Contoh kecil, untuk sekedar melepas penat atau mengisi me time menonton serial film, movie, atau dokumenter saja generasi ini harus membayar layanan berlangganan streaming. Belum cicilan lainnya seperti alat transportasi sebagai penunjang mobilitas generasi milenial. Bagaimana tidak tumbuh hasrat mencicil barang, kalau dealer motor dan mobil semakin memperingan biaya Down Paymentnya? Bayangkan hanya dengan uang Rp.500.000 kita sudah bisa membawa pulang satu unit motor baru.

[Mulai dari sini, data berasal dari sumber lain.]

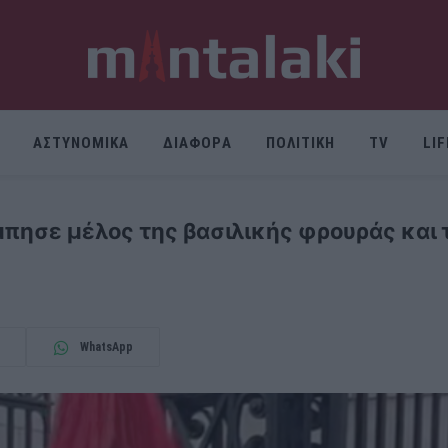
ΑΣΤΥΝΟΜΙΚΑ
ΔΙΑΦΟΡΑ
ΠΟΛΙΤΙΚΗ
TV
LI
μπησε μέλος της βασιλικής φρουράς και 
WhatsApp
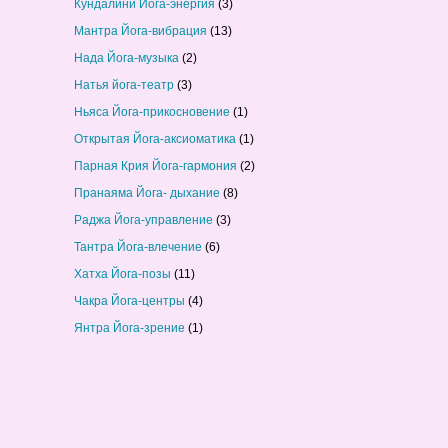
Кундалини Йога-энергия
(3)
Мантра Йога-вибрация
(13)
Нада Йога-музыка
(2)
Натья йога-театр
(3)
Ньяса Йога-прикосновение
(1)
Открытая Йога-аксиоматика
(1)
Парная Крия Йога-гармония
(2)
Пранаяма Йога- дыхание
(8)
Раджа Йога-управление
(3)
Тантра Йога-влечение
(6)
Хатха Йога-позы
(11)
Чакра Йога-центры
(4)
Янтра Йога-зрение
(1)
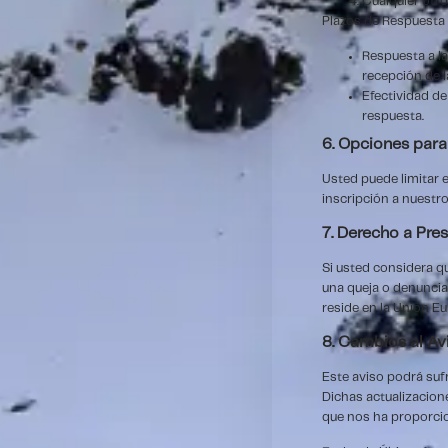
Cualquier otro
Plazos de Respuesta
Respuesta a la
recepción de la
Efectividad de
respuesta.
6. Opciones para
Usted puede limitar e
inscripción a nuestr
7. Derecho a Pre
Si usted considera q
una queja o denuncia
reside en la Unión E
8. Cambios al Av
Este aviso podrá suf
Dichas actualizacion
que nos ha proporci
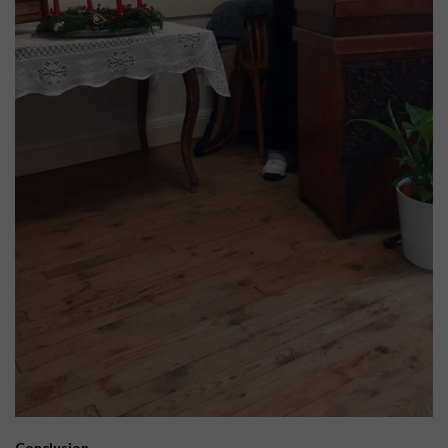
Conclusion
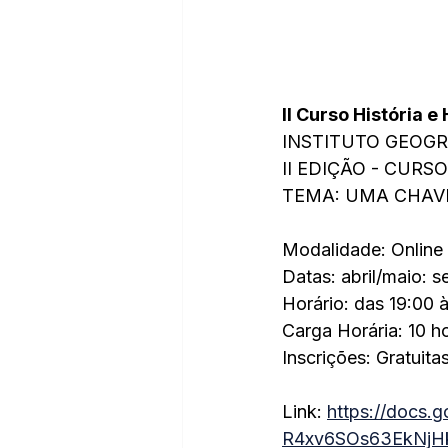
II Curso História 
INSTITUTO GEOGR
II EDIÇÃO - CUR
TEMA: UMA CHAV
Modalidade: Online
Datas: abril/maio: 
Horário: das 19:00 
Carga Horária: 10 h
Inscrições: Gratuitas
Link: 
https://docs.
R4xv6SOs63EkNjH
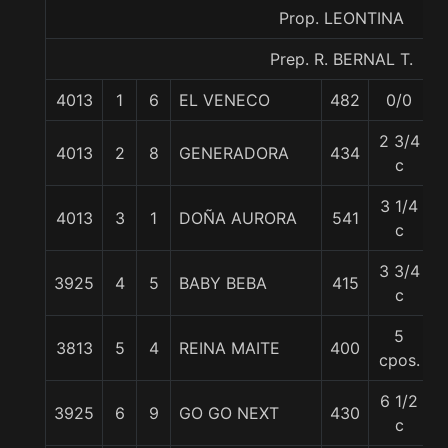
Prop. LEONTINA
Prep. R. BERNAL T.
4013
1
6
EL VENECO
482
0/0
2 3/4
4013
2
8
GENERADORA
434
c
3 1/4
4013
3
1
DOÑA AURORA
541
c
3 3/4
3925
4
5
BABY BEBA
415
c
5
3813
5
4
REINA MAITE
400
cpos.
6 1/2
3925
6
9
GO GO NEXT
430
5
c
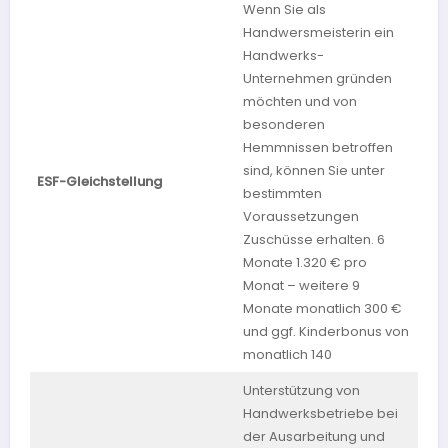
Wenn Sie als
Handwersmeisterin ein
Handwerks-
Unternehmen gründen
möchten und von
besonderen
Hemmnissen betroffen
sind, können Sie unter
ESF-Gleichstellung
Sa
bestimmten
Voraussetzungen
Zuschüsse erhalten. 6
Monate 1.320 € pro
Monat – weitere 9
Monate monatlich 300 €
und ggf. Kinderbonus von
monatlich 140
Unterstützung von
Handwerksbetriebe bei
der Ausarbeitung und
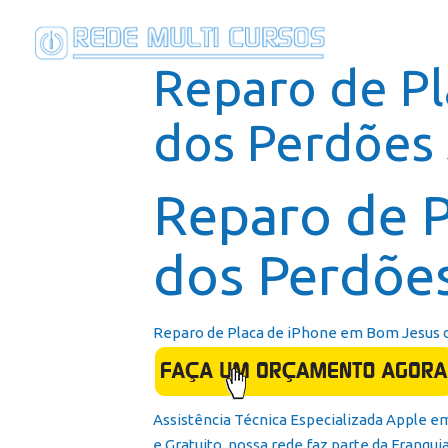
Reparo de P
dos Perdões 
Reparo de 
dos Perdõe
Reparo de Placa de iPhone em Bom Jesus d
Assistência Técnica Especializada Apple 
e Gratuito, nossa rede faz parte da Franqui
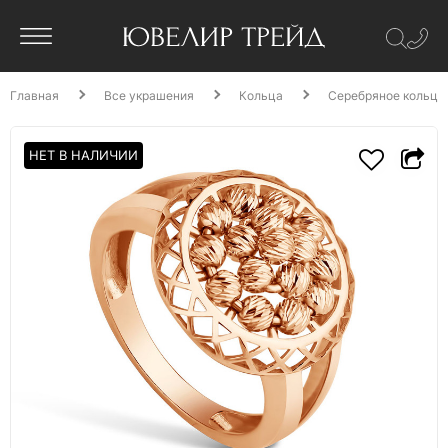
Главная
Все украшения
Кольца
Серебряное кольцо
НЕТ В НАЛИЧИИ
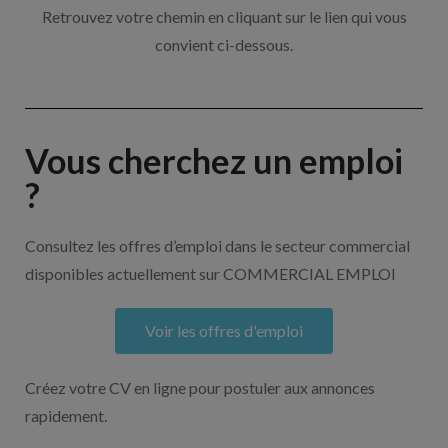
Retrouvez votre chemin en cliquant sur le lien qui vous
convient ci-dessous.
Vous cherchez un emploi
?
Consultez les offres d’emploi dans le secteur commercial
disponibles actuellement sur COMMERCIAL EMPLOI
Voir les offres d'emploi
Créez votre CV en ligne pour postuler aux annonces
rapidement.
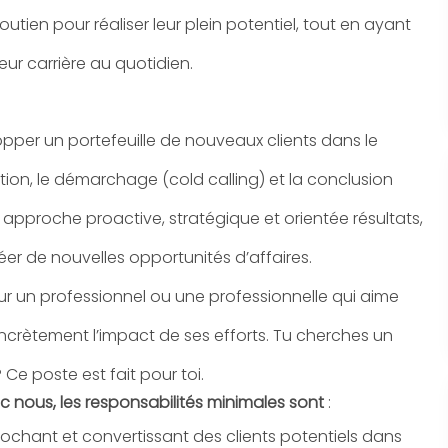
utien pour réaliser leur plein potentiel, tout en ayant
eur carrière au quotidien.
pper un portefeuille de nouveaux clients dans le
tion
, le démarchage (cold calling) et la conclusion
approche proactive, stratégique et orientée résultats,
éer de nouvelles opportunités d’affaires.
r un professionnel ou une professionnelle qui aime
concrètement l’impact de ses efforts. Tu cherches un
e poste est fait pour toi.
c nous, les responsabilités minimales sont
:
ochant et convertissant des clients potentiels dans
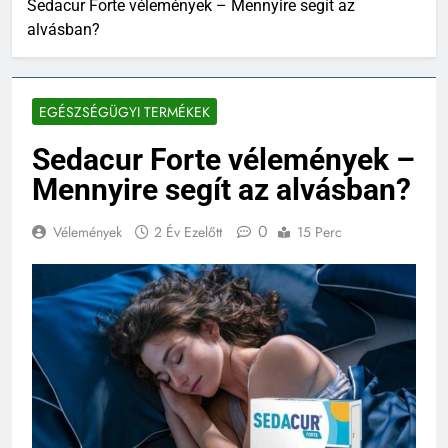
Sedacur Forte vélemények – Mennyire segít az
alvásban?
EGÉSZSÉGÜGYI TERMÉKEK
Sedacur Forte vélemények –
Mennyire segít az alvásban?
0
Vélemények
2 Év Ezelőtt
15 Perc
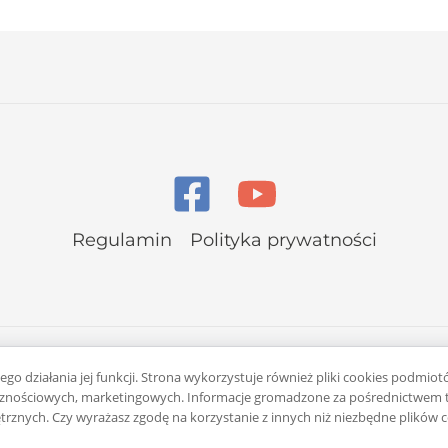
Regulamin
Polityka prywatności
go działania jej funkcji. Strona wykorzystuje również pliki cookies podmiot
łecznościowych, marketingowych. Informacje gromadzone za pośrednictwem t
rznych. Czy wyrażasz zgodę na korzystanie z innych niż niezbędne plików 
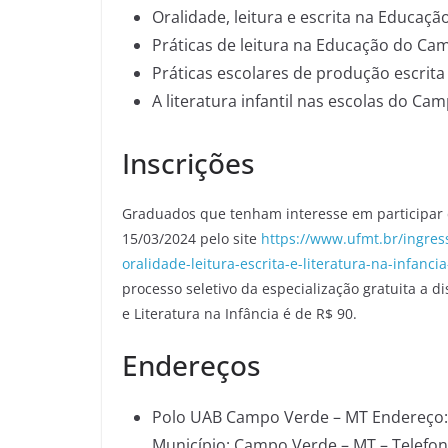
Oralidade, leitura e escrita na Educaçã
Práticas de leitura na Educação do Ca
Práticas escolares de produção escri
A literatura infantil nas escolas do Ca
Inscrições
Graduados que tenham interesse em participar 
15/03/2024 pelo site
https://www.ufmt.br/ingre
oralidade-leitura-escrita-e-literatura-na-infan
processo seletivo da especialização gratuita a 
e Literatura na Infância é de R$ 90.
Endereços
Polo UAB Campo Verde – MT Endereço: A
Município: Campo Verde – MT – Telefone:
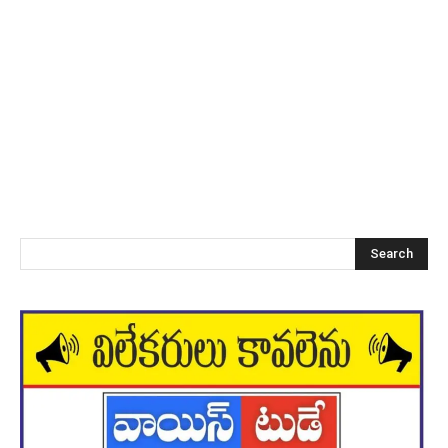
Search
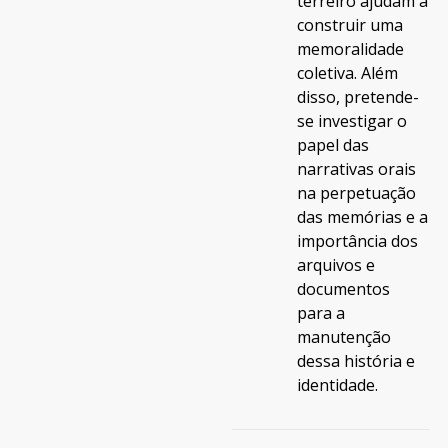
terreiro ajudam a
construir uma
memoralidade
coletiva. Além
disso, pretende-
se investigar o
papel das
narrativas orais
na perpetuação
das memórias e a
importância dos
arquivos e
documentos
para a
manutenção
dessa história e
identidade.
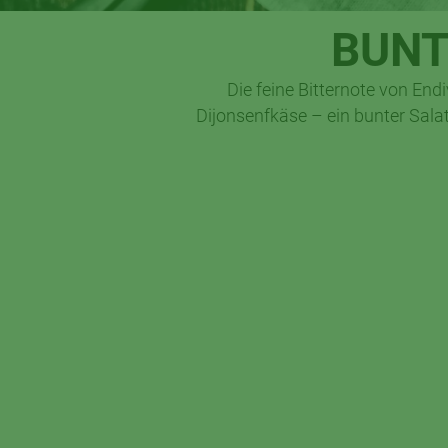
BUNT
Die feine Bitternote von Endi
Dijonsenfkäse – ein bunter Sal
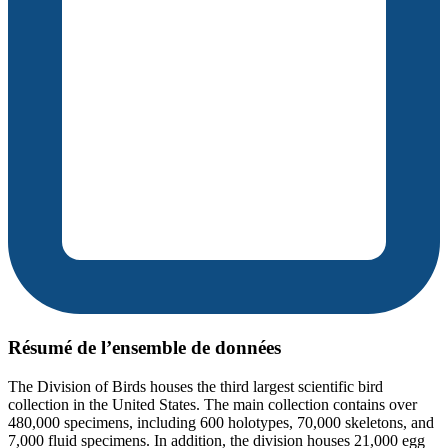
Résumé de l’ensemble de données
The Division of Birds houses the third largest scientific bird
collection in the United States. The main collection contains over
480,000 specimens, including 600 holotypes, 70,000 skeletons, and
7,000 fluid specimens. In addition, the division houses 21,000 egg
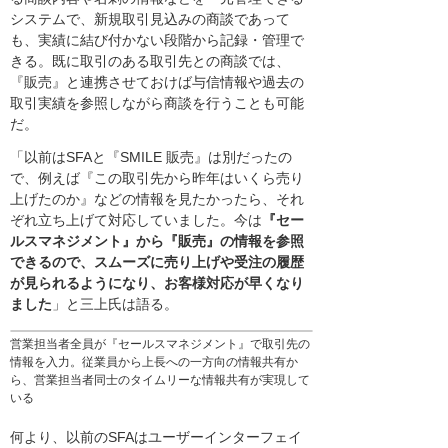
システムで、新規取引見込みの商談であって
も、実績に結び付かない段階から記録・管理で
きる。既に取引のある取引先との商談では、
『販売』と連携させておけば与信情報や過去の
取引実績を参照しながら商談を行うことも可能
だ。
「以前はSFAと『SMILE 販売』は別だったの
で、例えば『この取引先から昨年はいくら売り
上げたのか』などの情報を見たかったら、それ
ぞれ立ち上げて対応していました。今は
『セー
ルスマネジメント』から『販売』の情報を参照
できるので、スムーズに売り上げや受注の履歴
が見られるようになり、お客様対応が早くなり
ました
」と三上氏は語る。
営業担当者全員が『セールスマネジメント』で取引先の
情報を入力。従業員から上長への一方向の情報共有か
ら、営業担当者同士のタイムリーな情報共有が実現して
いる
何より、以前のSFAはユーザーインターフェイ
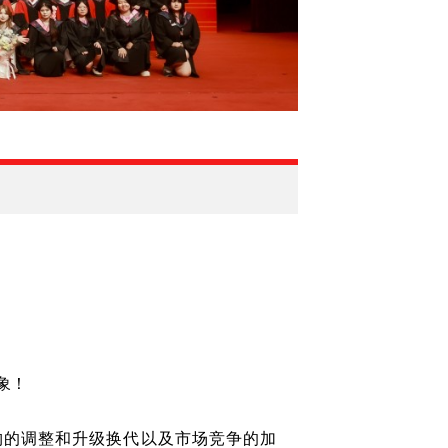
象！
构的调整和升级换代以及市场竞争的加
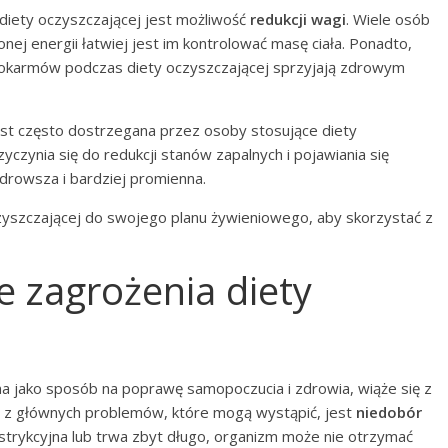
iety oczyszczającej jest możliwość
redukcji wagi
. Wiele osób
nej energii łatwiej jest im kontrolować masę ciała. Ponadto,
pokarmów podczas diety oczyszczającej sprzyjają zdrowym
st często dostrzegana przez osoby stosujące diety
yczynia się do redukcji stanów zapalnych i pojawiania się
zdrowsza i bardziej promienna.
szczającej do swojego planu żywieniowego, aby skorzystać z
e zagrożenia diety
na jako sposób na poprawę samopoczucia i zdrowia, wiąże się z
m z głównych problemów, które mogą wystąpić, jest
niedobór
 restrykcyjna lub trwa zbyt długo, organizm może nie otrzymać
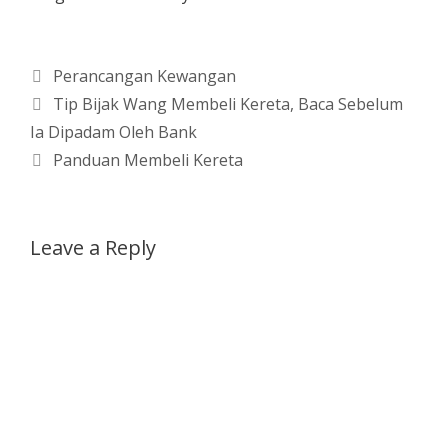
Categories
Perancangan Kewangan
Tip Bijak Wang Membeli Kereta, Baca Sebelum
Ia Dipadam Oleh Bank
Panduan Membeli Kereta
Leave a Reply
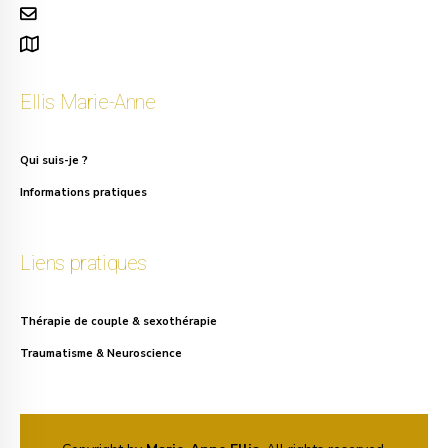
info.ellis@gmail.com
111, rue Alphonse Asselbergs à Uccle
Ellis Marie-Anne
Qui suis-je ?
Informations pratiques
Liens pratiques
Thérapie de couple & sexothérapie
Traumatisme & Neuroscience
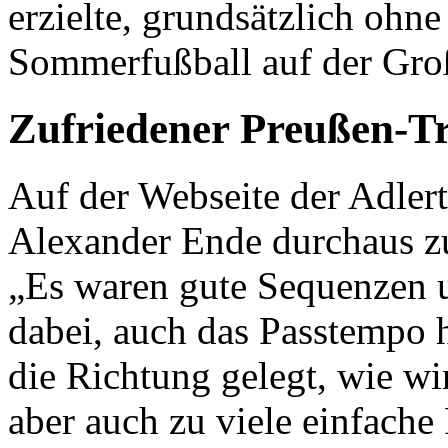
erzielte, grundsätzlich ohn
Sommerfußball auf der Gro
Zufriedener Preußen-T
Auf der Webseite der Adlert
Alexander Ende durchaus zu
„Es waren gute Sequenzen u
dabei, auch das Passtempo 
die Richtung gelegt, wie wi
aber auch zu viele einfache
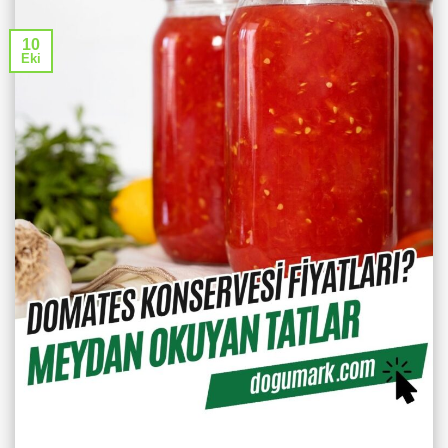
10
Eki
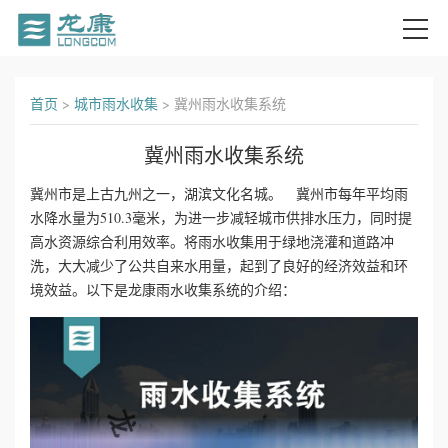
首
首页
>
城市雨水收集
>
冀州雨水收集系统
页
冀州雨水收集系统
关
冀州市是上古九州之一，湖滨文化名城。 冀州市每年平均雨
水降水量为510.3毫米，为进一步减轻城市供排水压力，同时提
于
高水资源综合利用效率。将雨水收集用于绿地浇灌和道路冲
我
洗，大大减少了公共自来水用量，起到了良好的经济效益和环
境效益。以下是龙康雨水收集系统的介绍：
们
产
品
中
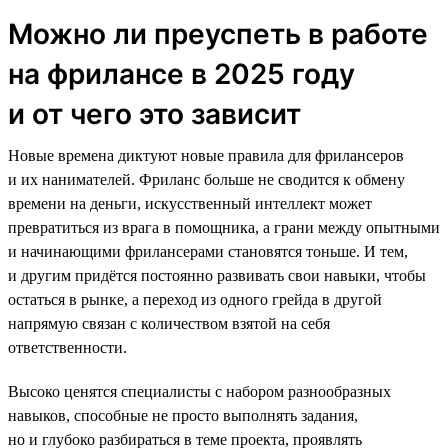
Можно ли преуспеть в работе
на фрилансе в 2025 году
и от чего это зависит
Новые времена диктуют новые правила для фрилансеров
и их нанимателей. Фриланс больше не сводится к обмену
времени на деньги, искусственный интеллект может
превратиться из врага в помощника, а грани между опытными
и начинающими фрилансерами становятся тоньше. И тем,
и другим придётся постоянно развивать свои навыки, чтобы
остаться в рынке, а переход из одного грейда в другой
напрямую связан с количеством взятой на себя
ответственности.
Высоко ценятся специалисты с набором разнообразных
навыков, способные не просто выполнять задания,
но и глубоко разбираться в теме проекта, проявлять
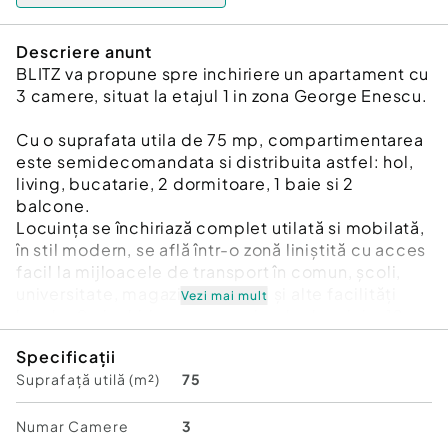
Descriere anunt
BLITZ va propune spre inchiriere un apartament cu
3 camere, situat la etajul 1 in zona George Enescu.
Cu o suprafata utila de 75 mp, compartimentarea
este semidecomandata si distribuita astfel: hol,
living, bucatarie, 2 dormitoare, 1 baie si 2
balcone.
Locuința se închiriază complet utilată si mobilată,
în stil modern, se află într-o zonă liniștită cu acces
facil la mijloacele de transport în comun, școli,
universitate, magazine, parcuri și alte facilități
Vezi mai mult
locale. Se inchiriaza pe o perioada de minim 12
luni.
Specificații
Suprafață utilă (m²)
75
Pentru mai multe detalii nu ezitati sa ne
contactati!
Cod ofertă / ID BLITZ: P173372
Numar Camere
3
Id intern: P173372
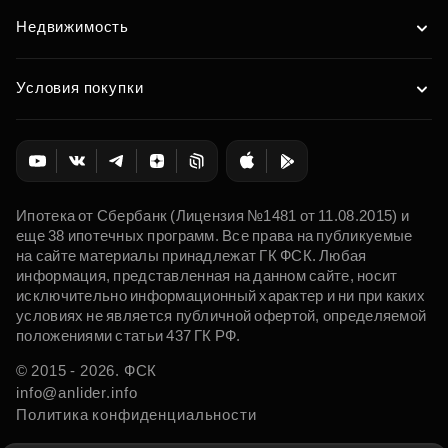
Недвижимость
Условия покупки
Ипотека от Сбербанк (Лицензия №1481 от 11.08.2015) и
еще 38 ипотечных программ. Все права на публикуемые
на сайте материалы принадлежат ГК ФСК. Любая
информация, представленная на данном сайте, носит
исключительно информационный характер и ни при каких
условиях не является публичной офертой, определяемой
положениями статьи 437 ГК РФ.
© 2015 - 2026. ФСК
info@anlider.info
Политика конфиденциальности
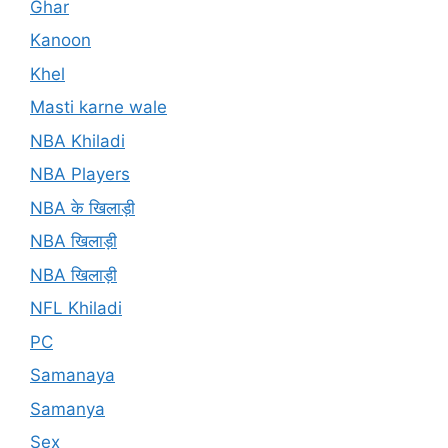
Ghar
Kanoon
Khel
Masti karne wale
NBA Khiladi
NBA Players
NBA के खिलाड़ी
NBA खिलाड़ी
NBA खिलाड़ी
NFL Khiladi
PC
Samanaya
Samanya
Sex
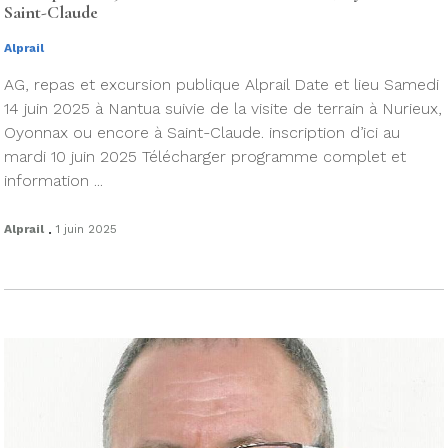
Saint-Claude
Alprail
AG, repas et excursion publique Alprail Date et lieu Samedi
14 juin 2025 à Nantua suivie de la visite de terrain à Nurieux,
Oyonnax ou encore à Saint-Claude. inscription d’ici au
mardi 10 juin 2025 Télécharger programme complet et
information ...
.
Alprail
1 juin 2025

Padahal jika di kalkulasi harga motor kredit justru lebih mahal.

Maka berhati – hati sebelum mengambil keputusan adalah langkah awal agar terhidar dari jebakan yang sama. Sebenarnya cukup sederhana, agar milenial memiliki dana darurat atau tabungan, yakni jangan memaksa sesuatu yang seharusnya belum mampu untuk di dapatkan. Kalau tidak ada budget pas jangan buka market place lalu memilih pay later. Jika uang hanya cukup membeli motor bekas atau second jangan memaksa kredit motor baru. Apabila dana self reward belum ada, tunda dahulu self rewardnya. Bagaimana cukup mudah bukan?